Now he had started the words flowed freely. Rebecca did not try to interrupt or question him, but sat quietly and listened.
“From then I read everything I could about the wonders of ancient Egypt. Years later, I met your father. His lectures were inspiring. He was a man I admired, the sort of man I wanted to become. He made me question the need for preserving the dead, helped me examine ways of preserving the organs without removing them. The mummification process was a way of leaving something solid, something tangible that did not crumble away to dust.” He shook his head and laughed, as it sounded ridiculous, even to him. “I can’t believe I’m going to say this … but I thought of my mother. If only I had a body preserved in a tomb, then perhaps the hole in my chest would become smaller somehow.” He stopped and thrust his hand through his hair. “It is the logic of a madman, I know.”
“It is the logic of a man whose heart is filled with sorrow,” she whispered.
His head shot up, that one sweet sentence making him feel normal, making him believe his obsession was a natural conclusion drawn from years of suffering. “The strange thing is, I can’t stop searching for the answer, even though I still do not really understand the que
stion.”
Rebecca smiled. “You do not have to search anymore, Gabriel,” she said, “because I understand the question. I know the answer you seek.”
Chapter 20
It took every ounce of strength Rebecca had to stop the tears from falling. Gabriel looked so tortured, so heartbroken; her heart was bleeding, too.
She understood grief, and now she understood love because she would give everything she had to ease his torment, to lessen the burden he had carried around all these years.
The room fell silent, except for the sound of his ragged breathing and she pushed herself out of the chair and walked around to kneel at his side.
“Now I know why God saw fit to bring us together,” she said stroking his arm. “Why I seem to understand what you’ve been searching for.”
He dragged his hand down his face, the strain of suppressed emotion evident. “How can you know the question? How can you know what drives me when I don’t even know myself?”

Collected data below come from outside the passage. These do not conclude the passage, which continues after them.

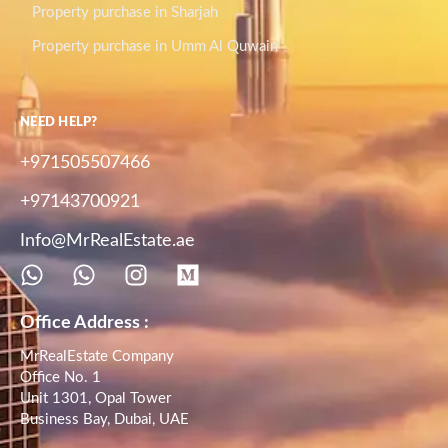
Property purchase in Sharjah
Property purchase in Umm Al Quwain
NEED HELP?
+971505507466
+97143700921
Info@MrRealEstate.ae
Office Address :
MrRealEstate Company
Office No. 1
Unit 1301, Opal Tower
Business Bay, Dubai, UAE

“Because I know what grief is, Gabriel. I know what it is to want to turn back the clock and make everything right again. I know how it spins us into its web until there is no life beyond, so we are stuck, clinging to the silken thread hoping we can survive a bit longer. I know all we can do is search for the answer to the question — what can I do to live a day without the pain of grief?”
He looked up at her, his weary eyes growing bright with wonder, as though he had crossed oceans and continents on a fool’s crusade and had finally stumbled upon a wise mystic with the power to banish ghosts.
“If that is the question,” he whispered, “then what is the answer?”
Rebecca put her hand on his cheek. “I shall tell you the answer, Gabriel, but not now. You must be patient. There is something I need to do. Will you wait here while I go and get the parcel?”
“The parcel?” he said, a little confused. “I’d forgotten all about it.”
She had distracted his mind, his gaze returning to the present, dragging him back from the dreamy place, exactly as she’d intended.